Finally in this AoIR 2015 session, we move on to Greg Elmer, one of the editors of Compromised Data: From Social Media to Big Data. His contribution is focussed on the practice of collecting data from social media sites, some of which is done using some very simple Web scraping tools (as Edward Snowden did at the NSA, apparently).
Scraping is now a common practice in a number of contexts; some sites scrape from mainstream news sites in order to gain better search rankings, for example. Google briefly introduced a tool to identify where site content had been scraped and reused – but this was discontinued when it revealed that Google itself regularly scrapes substantial amounts of content from other sites.
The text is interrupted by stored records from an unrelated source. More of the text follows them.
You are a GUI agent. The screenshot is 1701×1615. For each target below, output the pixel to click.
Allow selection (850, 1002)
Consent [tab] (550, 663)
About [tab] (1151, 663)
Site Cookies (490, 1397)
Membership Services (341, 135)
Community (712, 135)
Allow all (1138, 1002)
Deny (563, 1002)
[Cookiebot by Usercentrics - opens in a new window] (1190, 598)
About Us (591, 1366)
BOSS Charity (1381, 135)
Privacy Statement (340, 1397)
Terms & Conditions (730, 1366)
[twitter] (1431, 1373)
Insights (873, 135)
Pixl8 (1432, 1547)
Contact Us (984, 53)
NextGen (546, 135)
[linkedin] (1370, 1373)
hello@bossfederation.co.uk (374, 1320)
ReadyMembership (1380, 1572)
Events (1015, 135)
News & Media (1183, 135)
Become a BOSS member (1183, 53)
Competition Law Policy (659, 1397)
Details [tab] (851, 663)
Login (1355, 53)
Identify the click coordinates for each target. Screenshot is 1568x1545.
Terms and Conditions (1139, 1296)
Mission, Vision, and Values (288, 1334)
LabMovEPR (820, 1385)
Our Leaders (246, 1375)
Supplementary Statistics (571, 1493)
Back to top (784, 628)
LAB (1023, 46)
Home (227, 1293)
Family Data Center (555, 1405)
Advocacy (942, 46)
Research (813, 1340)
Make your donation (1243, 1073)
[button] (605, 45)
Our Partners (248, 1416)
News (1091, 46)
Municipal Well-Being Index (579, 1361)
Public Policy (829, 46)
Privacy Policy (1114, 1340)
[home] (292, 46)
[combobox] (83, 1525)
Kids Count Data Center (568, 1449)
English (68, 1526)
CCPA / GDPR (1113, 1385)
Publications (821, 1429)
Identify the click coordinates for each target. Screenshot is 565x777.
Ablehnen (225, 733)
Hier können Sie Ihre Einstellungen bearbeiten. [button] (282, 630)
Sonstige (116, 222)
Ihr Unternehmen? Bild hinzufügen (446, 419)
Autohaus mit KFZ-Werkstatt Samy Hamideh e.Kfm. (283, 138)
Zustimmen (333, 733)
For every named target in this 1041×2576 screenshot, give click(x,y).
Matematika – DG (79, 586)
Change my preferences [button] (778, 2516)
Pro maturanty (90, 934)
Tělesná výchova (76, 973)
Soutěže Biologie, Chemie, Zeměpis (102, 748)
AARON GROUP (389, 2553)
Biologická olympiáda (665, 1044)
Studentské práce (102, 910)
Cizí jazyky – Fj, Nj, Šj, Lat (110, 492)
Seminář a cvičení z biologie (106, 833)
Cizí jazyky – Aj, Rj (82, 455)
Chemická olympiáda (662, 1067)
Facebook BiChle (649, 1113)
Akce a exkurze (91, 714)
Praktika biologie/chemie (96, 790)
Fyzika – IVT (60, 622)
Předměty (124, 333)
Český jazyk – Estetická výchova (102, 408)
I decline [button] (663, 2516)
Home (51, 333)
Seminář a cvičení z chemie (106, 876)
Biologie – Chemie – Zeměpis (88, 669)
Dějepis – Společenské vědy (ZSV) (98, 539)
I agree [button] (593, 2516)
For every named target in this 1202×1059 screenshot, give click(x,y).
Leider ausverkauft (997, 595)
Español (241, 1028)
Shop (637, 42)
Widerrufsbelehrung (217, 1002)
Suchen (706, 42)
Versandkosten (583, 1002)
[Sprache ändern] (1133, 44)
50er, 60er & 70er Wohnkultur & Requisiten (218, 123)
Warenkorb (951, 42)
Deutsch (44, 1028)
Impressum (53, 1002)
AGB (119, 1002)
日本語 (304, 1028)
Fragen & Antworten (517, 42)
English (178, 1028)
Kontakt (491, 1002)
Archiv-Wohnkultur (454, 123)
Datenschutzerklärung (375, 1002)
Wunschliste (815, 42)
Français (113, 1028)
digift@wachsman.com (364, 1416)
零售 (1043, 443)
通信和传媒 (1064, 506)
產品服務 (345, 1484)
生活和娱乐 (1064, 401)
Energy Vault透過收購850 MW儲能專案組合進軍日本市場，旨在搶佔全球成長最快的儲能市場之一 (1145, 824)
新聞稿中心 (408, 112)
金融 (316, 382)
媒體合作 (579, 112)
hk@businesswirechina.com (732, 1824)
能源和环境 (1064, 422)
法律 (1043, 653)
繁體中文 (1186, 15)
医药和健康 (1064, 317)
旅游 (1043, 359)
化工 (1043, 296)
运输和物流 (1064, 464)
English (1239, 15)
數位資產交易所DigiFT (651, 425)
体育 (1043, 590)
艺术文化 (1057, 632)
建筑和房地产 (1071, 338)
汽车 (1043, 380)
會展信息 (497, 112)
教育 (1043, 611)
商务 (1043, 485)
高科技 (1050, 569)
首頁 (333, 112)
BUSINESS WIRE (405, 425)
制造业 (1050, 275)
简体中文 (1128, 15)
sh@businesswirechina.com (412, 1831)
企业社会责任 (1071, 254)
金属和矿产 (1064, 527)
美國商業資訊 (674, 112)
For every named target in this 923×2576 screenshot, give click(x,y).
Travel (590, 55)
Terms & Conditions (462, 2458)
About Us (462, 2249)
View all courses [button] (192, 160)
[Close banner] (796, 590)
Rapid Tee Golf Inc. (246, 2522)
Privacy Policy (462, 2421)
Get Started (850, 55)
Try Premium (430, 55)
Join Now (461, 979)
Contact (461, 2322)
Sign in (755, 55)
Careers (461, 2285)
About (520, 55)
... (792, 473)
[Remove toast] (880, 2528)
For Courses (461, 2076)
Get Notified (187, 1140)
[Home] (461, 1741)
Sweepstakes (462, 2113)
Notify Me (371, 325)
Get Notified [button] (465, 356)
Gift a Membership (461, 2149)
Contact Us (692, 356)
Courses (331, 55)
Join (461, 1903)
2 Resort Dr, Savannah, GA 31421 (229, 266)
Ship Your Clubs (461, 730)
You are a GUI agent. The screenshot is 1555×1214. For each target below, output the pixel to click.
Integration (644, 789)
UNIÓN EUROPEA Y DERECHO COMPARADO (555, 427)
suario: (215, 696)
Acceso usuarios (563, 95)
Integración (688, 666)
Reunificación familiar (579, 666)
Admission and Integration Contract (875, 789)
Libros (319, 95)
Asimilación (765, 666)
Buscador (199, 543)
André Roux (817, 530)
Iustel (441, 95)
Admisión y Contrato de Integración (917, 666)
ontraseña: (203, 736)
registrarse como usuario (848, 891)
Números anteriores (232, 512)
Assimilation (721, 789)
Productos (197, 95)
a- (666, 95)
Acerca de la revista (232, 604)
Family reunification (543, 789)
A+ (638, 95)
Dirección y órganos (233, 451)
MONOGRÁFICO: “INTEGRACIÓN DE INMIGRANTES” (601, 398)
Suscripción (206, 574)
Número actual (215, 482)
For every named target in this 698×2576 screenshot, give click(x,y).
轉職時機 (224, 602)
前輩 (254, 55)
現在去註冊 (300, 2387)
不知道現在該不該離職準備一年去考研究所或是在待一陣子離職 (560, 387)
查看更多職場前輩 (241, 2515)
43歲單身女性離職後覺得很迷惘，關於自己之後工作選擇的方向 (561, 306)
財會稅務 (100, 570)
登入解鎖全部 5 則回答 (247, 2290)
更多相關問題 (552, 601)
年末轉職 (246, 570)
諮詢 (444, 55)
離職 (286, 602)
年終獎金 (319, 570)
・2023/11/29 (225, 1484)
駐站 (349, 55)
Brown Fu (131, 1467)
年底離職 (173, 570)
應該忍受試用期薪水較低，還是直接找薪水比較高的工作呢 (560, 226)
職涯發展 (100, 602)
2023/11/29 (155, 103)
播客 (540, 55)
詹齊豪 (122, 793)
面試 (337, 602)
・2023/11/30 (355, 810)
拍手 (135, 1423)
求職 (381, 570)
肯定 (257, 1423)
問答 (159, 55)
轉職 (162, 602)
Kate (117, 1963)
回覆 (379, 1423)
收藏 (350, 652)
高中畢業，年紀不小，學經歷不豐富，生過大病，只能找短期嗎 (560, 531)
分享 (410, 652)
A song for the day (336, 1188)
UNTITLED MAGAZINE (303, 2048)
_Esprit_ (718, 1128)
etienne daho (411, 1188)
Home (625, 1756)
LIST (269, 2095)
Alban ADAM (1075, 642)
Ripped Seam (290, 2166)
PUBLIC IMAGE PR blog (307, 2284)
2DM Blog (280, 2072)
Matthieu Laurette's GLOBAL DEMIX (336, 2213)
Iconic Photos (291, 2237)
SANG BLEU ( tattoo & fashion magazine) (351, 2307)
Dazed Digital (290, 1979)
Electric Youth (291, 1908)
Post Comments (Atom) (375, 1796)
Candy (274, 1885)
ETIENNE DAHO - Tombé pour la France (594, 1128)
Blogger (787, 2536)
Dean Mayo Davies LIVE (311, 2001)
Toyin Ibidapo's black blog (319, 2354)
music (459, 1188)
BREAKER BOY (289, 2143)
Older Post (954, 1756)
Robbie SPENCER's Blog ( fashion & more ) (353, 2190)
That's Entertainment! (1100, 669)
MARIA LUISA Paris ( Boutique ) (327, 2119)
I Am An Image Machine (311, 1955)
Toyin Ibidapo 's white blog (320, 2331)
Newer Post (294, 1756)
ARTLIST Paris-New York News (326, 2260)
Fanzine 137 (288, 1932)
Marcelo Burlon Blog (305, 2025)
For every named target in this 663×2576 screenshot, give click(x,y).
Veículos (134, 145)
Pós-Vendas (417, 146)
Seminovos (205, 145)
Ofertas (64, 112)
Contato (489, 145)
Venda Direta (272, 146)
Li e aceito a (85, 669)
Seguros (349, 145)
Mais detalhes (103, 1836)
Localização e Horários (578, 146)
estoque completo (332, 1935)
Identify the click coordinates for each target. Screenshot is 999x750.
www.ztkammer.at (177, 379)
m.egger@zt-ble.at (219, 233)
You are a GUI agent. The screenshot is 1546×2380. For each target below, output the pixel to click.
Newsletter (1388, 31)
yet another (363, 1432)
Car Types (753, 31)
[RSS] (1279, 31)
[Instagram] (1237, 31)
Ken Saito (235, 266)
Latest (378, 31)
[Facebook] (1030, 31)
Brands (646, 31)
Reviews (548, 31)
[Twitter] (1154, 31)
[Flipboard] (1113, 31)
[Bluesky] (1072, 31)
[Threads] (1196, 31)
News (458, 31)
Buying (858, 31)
Can scraping be used as an analytical practice, however? One problem with this is that scraped data are always already compromised because of their personalised nature. First, screen scraping as the earliest form of scraping is inherently based on mirroring and capturing the viewing experience of a real user, and thus depends on how that first person is emulated.
Second, crawler-based scraping through tools such as IssueCrawler navigate the Web by following and mapping out hyperlinks, but this again has problems because not all links are accessible, some are closed to crawlers through robots.txt files, and the accessibility of all of them is determined by the the server location of the crawler itself.
Third, API-based scraping provides comparative ease of access to large-scale data sources, but even such tools are still affected by the ways that APIs often shape access depending on the positioning of the scraper app's user in the social network.
Is this the cost of doing digital methods? Are all digital data inherently compromised in this way? How can we envision data mining from outside the first-person perspective – in other words, what would zero-person scraping look like? This could proceed by moving away from platform, or at least from first-person platform, studies; to enumerate a politics of data points; and to move from mapping to sensing.